* _Records provided_
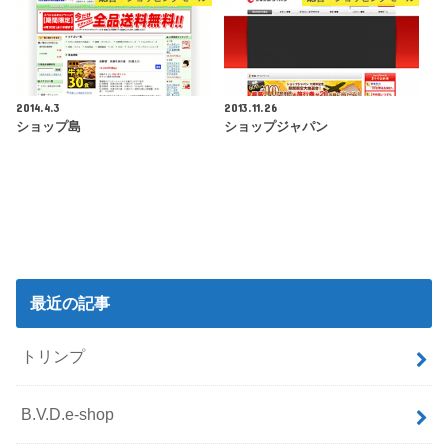
2014.4.3
2013.11.26
ショップ島
ショップジャパン
最近の記事
トリンプ
B.V.D.e-shop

* _Exercise_
Your copy should restate every record word for word and contain no pictures.

* _Answer for the task_
2014.4.3
2013.11.26
ショップ島
ショップジャパン
最近の記事
トリンプ
B.V.D.e-shop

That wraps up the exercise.